The records =>
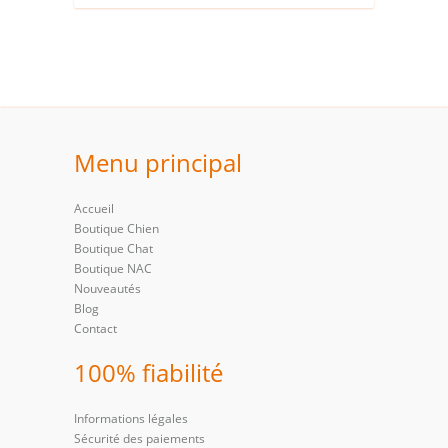
Menu principal
Accueil
Boutique Chien
Boutique Chat
Boutique NAC
Nouveautés
Blog
Contact
100% fiabilité
Informations légales
Sécurité des paiements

What you should do => Determine how many lines in the records above hold the word "Boutique", and answer with that number only.

Answer box => 3